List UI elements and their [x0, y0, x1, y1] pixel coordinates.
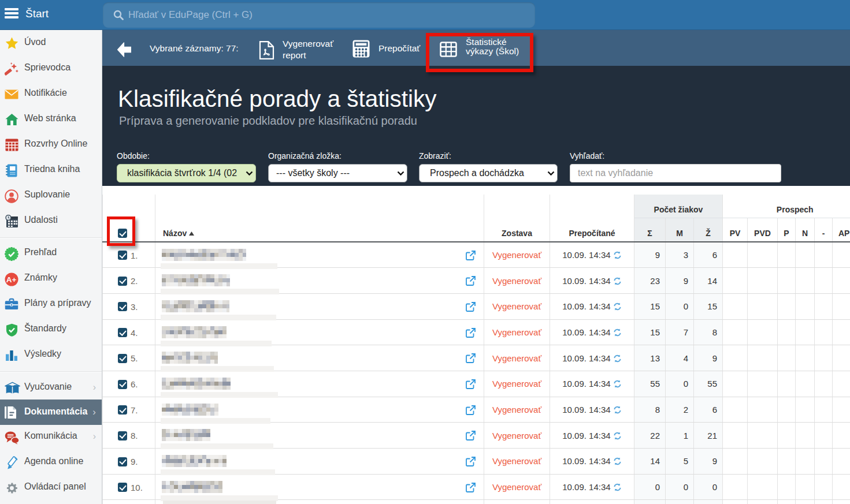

--------------------------------

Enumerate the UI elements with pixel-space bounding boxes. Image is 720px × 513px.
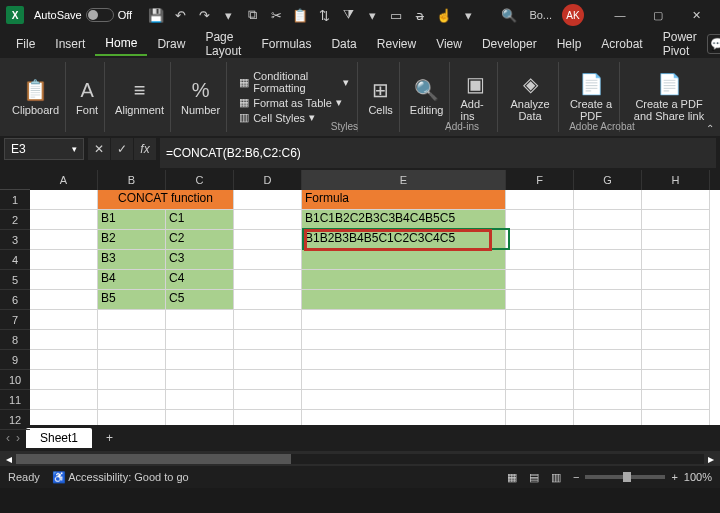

--------------------------------

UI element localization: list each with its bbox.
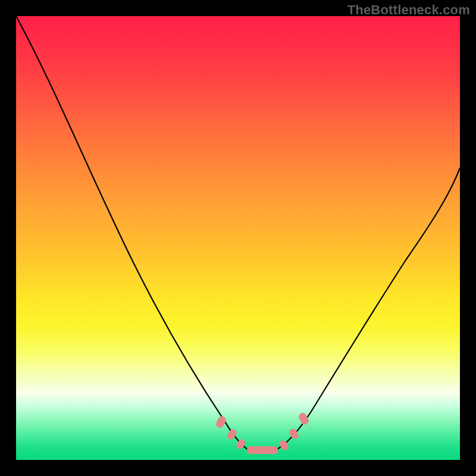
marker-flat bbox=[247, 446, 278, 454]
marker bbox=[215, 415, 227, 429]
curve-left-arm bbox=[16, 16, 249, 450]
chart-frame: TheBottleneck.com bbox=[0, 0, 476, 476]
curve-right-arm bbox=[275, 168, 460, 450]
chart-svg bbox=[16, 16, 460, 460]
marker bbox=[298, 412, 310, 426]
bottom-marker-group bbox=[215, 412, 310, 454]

--------------------------------

◆ Task requirements ◆
Work out how many lines of the material above contain "pixel", then write that number alone.

◆ Response ◆
2